Together the improvements and additions resulted in a broader TOC application range suitable for the pharmaceutical, environmental and chemical market ranges. The TOC-5000(A), the upgrade of the TOC-5000, had been released in 1994. While many details had been improved, the biggest advance was certainly the release of the first Shimadzu PC software for TOC analyzers, “TOC Control”, developed originally in Europe.

Figure 4: TOC-5000 with ASI-5000 autosampler (1989)
The first PC-controlled TOC analyzer TOC-5000A (1994)

At the latest, 1997 finalized the official entry of TOC analysis into the pharmaceutical industry when TOC was included as a parameter for pure water and water for injections in the United States Pharmacopeia (USP), Revision 23. Many other pharmacopoeias followed. Cleaning validation became a common application as well as the use of Clean-in-Place (CIP) increased. The combination of high-sensitivity catalyst, capacity for large injection volume and the inbuilt automatic blank check capability made the TOC-5000(A) ideally equipped for pharma applications. The series was so popular and is so robust that it is still used by customers today.

The TOC-4000 – the first modern online TOC

Process Analyzer Technology (PAT) continued to develop as well. With the TOC-4000, a first modern online TOC instrument came onto the market, which combined the advantages and robustness of the 680 °C combustion method with the sled injection technique. In order to perform automatic dilution, the 4-port valves were soon replaced by 8-port valves.

In addition, larger syringes were used, which offered the possibility of purging the inorganic carbon in the syringe barrel, a technique that has proven itself to this day and is still in use. In 1998, with the development of the TN module, the determination of TNb was made possible in the TOC-4100 series.

Figure 5: Online TOC / TNb analyser TOC-4110 (2003)

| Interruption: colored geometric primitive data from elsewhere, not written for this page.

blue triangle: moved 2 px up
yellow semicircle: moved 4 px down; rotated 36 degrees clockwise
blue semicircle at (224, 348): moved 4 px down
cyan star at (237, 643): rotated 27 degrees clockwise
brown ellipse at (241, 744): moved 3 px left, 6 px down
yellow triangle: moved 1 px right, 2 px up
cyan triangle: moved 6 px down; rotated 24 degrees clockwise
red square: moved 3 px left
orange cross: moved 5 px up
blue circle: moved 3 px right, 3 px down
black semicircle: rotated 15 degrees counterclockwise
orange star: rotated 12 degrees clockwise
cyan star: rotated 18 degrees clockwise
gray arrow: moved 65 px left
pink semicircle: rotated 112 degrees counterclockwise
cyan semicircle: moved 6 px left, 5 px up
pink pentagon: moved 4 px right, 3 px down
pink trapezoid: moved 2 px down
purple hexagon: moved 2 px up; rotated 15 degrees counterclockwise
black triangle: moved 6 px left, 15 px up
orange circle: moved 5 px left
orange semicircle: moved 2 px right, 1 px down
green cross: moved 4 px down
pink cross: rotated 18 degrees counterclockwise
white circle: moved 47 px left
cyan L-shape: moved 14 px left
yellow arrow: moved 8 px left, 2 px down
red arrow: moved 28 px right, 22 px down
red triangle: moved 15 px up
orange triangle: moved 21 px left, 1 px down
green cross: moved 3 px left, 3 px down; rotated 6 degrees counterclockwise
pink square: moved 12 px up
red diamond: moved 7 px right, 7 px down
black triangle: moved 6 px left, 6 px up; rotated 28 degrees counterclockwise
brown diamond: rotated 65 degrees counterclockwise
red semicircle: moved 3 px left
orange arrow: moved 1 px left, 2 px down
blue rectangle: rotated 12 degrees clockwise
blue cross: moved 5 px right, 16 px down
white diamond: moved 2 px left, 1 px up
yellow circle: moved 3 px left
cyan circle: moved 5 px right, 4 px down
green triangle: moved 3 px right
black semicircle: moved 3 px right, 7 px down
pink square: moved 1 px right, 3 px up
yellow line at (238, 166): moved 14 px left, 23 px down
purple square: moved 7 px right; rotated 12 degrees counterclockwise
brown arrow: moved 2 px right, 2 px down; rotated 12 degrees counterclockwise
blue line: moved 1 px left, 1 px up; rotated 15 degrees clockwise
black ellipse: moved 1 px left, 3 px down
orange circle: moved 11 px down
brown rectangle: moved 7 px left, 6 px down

Enabling the analysis of saline samples with long service life

In 2000, the proven technology of the online systems was integrated into the TOC-V laboratory instrument series. The automatic dilution function now became available for laboratory users. A new infrared detector was introduced for these systems with an electronic autozero function. In 2002, the TOC-V series was completed with an instrument that uses wet chemical UV oxidation to determine TOC. Among numerous other improvements, options and modules, the High Salt Kit was developed for the TOC-4110 series online systems. This unique catalyst enables the analysis of saline samples with long service life.

This kit for saline samples can now also be used in the current TOC-L series. With different catalysts and options, the TOC-L instruments have a wide range of applications, from ultrapure water to wastewater or even to the measurement of soil suspensions. The same is true for the current online system TOC-4200. For highly sensitive TOC analysis required in online monitoring of ultrapure water, for example in the pharmaceutical sector or for electronics manufacturers, Shimadzu has introduced the TOC-1000e in 2021. It is the first TOC analyzer to use environmentally friendly excimer technology for oxidation.